2. Confusing fingerprints
● Use of obfuscation techniques: Reduce the likelihood of fingerprinting through traffic pattern analysis by using specific tools (e.g. ModSecurity) or by configuring network devices to obfuscate protocol stack characteristics such as uniform TCP window size, TTL values, and other parameters.
● Use of intrusion detection systems: Some Intrusion Detection Systems (IDS) can identify and block fingerprint probing behaviours, detecting and responding to anomalous probing requests in a timely manner.
3. Encryption and authentication
● Encrypted communication using VPN or TLS: Encrypted communication can effectively prevent passive fingerprint detection. By encrypting network traffic through VPN or TLS protocols, attackers cannot access information at the application layer, thus greatly increasing the difficulty of fingerprint detection.

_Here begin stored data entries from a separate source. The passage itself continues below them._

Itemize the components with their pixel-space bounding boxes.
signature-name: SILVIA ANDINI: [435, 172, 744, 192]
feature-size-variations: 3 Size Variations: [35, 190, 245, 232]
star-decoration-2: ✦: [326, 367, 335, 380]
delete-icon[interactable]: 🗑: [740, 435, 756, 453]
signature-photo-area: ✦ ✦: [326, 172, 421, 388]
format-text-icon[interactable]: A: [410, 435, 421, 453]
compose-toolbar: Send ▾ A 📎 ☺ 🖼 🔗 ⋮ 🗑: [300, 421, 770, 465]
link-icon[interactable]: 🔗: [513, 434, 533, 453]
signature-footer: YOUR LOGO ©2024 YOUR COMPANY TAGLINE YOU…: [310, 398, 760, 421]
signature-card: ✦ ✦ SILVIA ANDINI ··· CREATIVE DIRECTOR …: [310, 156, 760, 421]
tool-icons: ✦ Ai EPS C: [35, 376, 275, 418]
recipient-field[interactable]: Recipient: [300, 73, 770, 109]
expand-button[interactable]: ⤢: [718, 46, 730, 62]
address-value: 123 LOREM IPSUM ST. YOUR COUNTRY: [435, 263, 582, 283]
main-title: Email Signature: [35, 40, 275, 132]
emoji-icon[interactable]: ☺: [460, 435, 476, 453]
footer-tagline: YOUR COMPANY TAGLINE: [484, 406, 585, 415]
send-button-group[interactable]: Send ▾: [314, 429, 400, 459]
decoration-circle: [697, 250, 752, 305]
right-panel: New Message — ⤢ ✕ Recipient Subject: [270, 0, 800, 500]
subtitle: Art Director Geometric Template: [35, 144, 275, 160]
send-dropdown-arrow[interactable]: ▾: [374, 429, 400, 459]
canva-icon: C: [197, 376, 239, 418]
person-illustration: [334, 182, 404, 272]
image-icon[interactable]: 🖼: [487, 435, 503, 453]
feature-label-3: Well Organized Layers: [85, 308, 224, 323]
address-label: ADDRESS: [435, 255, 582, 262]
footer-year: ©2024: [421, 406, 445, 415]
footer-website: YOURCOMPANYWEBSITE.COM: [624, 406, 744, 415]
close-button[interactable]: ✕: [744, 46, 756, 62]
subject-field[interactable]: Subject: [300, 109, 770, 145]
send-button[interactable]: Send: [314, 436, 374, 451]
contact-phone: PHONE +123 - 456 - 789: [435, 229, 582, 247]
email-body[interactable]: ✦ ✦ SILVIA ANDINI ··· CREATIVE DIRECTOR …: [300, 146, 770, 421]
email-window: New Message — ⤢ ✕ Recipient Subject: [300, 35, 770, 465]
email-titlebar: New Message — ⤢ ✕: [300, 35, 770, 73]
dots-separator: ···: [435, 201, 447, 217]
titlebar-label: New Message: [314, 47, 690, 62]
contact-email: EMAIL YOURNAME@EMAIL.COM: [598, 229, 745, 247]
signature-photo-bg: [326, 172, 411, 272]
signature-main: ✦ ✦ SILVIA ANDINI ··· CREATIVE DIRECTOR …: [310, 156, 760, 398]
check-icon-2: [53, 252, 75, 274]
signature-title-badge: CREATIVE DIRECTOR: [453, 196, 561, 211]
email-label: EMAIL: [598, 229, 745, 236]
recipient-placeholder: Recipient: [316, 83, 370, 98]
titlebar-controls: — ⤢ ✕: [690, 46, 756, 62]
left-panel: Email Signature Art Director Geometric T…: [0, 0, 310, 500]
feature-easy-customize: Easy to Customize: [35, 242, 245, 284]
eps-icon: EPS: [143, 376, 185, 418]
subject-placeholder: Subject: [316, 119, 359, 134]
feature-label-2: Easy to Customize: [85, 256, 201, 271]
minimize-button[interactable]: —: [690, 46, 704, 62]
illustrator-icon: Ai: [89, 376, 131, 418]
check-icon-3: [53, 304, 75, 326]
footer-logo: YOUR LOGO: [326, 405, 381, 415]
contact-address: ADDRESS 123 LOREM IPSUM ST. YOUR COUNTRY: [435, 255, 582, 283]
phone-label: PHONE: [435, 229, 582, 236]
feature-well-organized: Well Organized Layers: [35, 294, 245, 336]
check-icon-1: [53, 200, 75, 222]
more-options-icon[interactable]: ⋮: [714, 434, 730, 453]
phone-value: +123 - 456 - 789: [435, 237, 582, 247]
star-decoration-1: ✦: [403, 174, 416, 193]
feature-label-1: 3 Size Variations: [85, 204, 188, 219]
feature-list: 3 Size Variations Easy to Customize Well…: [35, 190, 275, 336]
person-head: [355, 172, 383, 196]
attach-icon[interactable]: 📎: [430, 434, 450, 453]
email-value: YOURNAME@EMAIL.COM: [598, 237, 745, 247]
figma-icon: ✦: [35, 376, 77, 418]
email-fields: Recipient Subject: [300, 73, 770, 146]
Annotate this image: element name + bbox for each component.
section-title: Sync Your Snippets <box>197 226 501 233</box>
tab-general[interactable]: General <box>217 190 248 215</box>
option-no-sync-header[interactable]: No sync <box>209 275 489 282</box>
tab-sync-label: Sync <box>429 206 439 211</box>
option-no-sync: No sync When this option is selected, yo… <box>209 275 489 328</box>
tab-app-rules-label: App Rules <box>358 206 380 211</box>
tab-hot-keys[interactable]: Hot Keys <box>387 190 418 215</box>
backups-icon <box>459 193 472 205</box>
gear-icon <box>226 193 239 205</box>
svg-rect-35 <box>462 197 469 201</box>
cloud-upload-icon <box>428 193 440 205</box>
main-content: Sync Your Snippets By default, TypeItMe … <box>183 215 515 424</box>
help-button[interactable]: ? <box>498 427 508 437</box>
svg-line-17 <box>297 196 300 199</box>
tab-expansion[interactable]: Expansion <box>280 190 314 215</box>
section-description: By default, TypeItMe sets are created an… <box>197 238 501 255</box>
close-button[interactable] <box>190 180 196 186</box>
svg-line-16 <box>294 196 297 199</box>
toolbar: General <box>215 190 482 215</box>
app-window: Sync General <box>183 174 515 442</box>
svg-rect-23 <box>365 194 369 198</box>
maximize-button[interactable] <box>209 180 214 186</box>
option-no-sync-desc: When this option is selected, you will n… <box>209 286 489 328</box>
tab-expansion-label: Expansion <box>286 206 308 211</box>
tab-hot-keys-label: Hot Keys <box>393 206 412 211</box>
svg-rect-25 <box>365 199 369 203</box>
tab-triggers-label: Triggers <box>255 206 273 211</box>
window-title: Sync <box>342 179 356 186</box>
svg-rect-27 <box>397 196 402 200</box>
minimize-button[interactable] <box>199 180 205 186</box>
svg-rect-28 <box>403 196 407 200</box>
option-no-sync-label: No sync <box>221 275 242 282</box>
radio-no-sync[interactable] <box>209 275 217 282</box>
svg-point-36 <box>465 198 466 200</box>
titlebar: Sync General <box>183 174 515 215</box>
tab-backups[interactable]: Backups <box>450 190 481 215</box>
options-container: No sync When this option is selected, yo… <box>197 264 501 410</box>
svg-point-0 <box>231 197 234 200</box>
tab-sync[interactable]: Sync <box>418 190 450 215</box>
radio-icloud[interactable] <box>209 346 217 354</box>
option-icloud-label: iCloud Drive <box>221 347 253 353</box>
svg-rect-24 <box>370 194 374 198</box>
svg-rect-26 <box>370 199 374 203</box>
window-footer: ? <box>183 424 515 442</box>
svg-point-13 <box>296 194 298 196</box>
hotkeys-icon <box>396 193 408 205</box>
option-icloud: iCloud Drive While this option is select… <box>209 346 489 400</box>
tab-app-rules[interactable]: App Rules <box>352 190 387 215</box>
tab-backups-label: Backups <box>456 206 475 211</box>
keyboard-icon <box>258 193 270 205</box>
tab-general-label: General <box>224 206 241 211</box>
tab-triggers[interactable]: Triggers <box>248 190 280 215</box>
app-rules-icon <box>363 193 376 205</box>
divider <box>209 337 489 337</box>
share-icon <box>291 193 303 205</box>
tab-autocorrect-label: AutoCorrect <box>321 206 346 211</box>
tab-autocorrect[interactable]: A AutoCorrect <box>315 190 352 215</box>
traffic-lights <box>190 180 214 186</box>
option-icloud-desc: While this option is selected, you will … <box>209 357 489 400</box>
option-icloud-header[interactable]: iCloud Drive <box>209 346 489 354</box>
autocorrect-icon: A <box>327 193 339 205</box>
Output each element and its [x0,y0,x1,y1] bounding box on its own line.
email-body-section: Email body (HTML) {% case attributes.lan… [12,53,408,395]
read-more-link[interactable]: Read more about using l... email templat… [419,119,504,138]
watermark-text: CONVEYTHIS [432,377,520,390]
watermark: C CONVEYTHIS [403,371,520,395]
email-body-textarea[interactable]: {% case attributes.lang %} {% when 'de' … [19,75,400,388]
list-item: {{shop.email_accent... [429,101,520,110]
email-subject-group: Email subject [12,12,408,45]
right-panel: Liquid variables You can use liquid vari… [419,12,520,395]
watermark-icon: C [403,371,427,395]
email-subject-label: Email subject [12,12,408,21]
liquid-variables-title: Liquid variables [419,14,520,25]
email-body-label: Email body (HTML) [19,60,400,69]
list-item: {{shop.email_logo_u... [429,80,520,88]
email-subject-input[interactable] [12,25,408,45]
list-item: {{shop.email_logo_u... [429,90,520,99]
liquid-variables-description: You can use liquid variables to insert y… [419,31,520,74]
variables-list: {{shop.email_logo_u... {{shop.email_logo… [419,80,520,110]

● Restriction of unauthorised access: Configure firewall rules, IP whitelisting and other means to restrict access to the target service to authorised users only, reducing the possibility of malicious probes.
4. Regular updates
● Timely patching of vulnerabilities: Regularly check for security updates to systems and software to avoid exploitation of known vulnerabilities due to version exposure.
V. CONCLUSIONS
Fingerprint detection technology plays an important role in network security and can be used by both attackers and defenders to obtain detailed information about the target system so that they can formulate appropriate strategies.
As cyber-attack methods continue to evolve, defenders need to strengthen their defences against fingerprint detection by minimising the risk of detection by minimising exposed information, obfuscating fingerprints, and encrypting communications.
At the same time, regularly updating systems, patching vulnerabilities and staying alert to fingerprint detection are important measures to ensure network security.